Título: Amor a primera deducción
Resumen: Sherlock tiene que huir que su reino, siendo el príncipe, porque su hermano, el rey, quiere casarse con él, en aquel otro reino conoce en las fiestas del palacio a un príncipe muy interesante: John Watson. El príncipe John no cree en el amor a primera vista, pero si en el amor a primera deducción. ¿Deducción? Eso mismo.

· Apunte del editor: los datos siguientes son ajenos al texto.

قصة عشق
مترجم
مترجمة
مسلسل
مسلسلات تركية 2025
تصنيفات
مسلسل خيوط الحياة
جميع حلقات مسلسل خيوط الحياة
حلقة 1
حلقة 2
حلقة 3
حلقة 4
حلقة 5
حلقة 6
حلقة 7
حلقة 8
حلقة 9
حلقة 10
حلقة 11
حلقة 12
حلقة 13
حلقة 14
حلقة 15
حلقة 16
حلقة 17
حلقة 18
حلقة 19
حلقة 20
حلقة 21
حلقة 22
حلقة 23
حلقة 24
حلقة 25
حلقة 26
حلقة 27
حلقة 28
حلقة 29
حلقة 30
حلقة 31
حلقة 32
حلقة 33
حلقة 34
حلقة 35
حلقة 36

Aviso: Este fanfic participa en el Rally "The game is on!" del foro I am sherlocked, para el equipo "El sabueso de Baskerville"

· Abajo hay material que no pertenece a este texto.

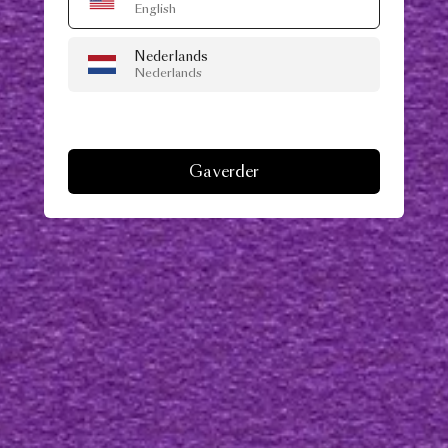
English
Nederlands
Nederlands
Ga verder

Advertencia: Bueno, ninguna más que amor más que fraternal, no correspondido, por parte de Mycroft a Sherlock
Notas: Le dio las gracias a mí adorada beta somegirluniverse (que se creó una cuenta nueva hace poco por Wattpad) por poder corregirme este fanfic. Los personajes no son míos, la historia si y espero que la disfruten. Esta historia, está basada en el cuento "Piel de asno" pero claro con algunas ideas mías, y una adaptación algo distinta xD
Amor a primera deducción
La confesión de un gordo rey
Era el rey quien lo tenía todo: un reino ordenado y pacífico, un burro cuyo excremento era de oro y, por sobre las demás cosas, una preciosa reina a la que no podía adorar más. Mycroft Holmes, adorado y prestigioso rey, no había dejado ninguna descendencia antes de que su hermosa esposa, la reina Irene Adler, muriera, dejando un vacío en todos los corazones y no tan sólo en el del rey Mycroft, quien se caracterizaba por no demostrar sentimientos. «El hombre de hielo» le decían. Ese día no derramó una lágrima, pero a pesar de eso, todos pudieron notar lo mal que estaba por el reciente fallecimiento de su esposa.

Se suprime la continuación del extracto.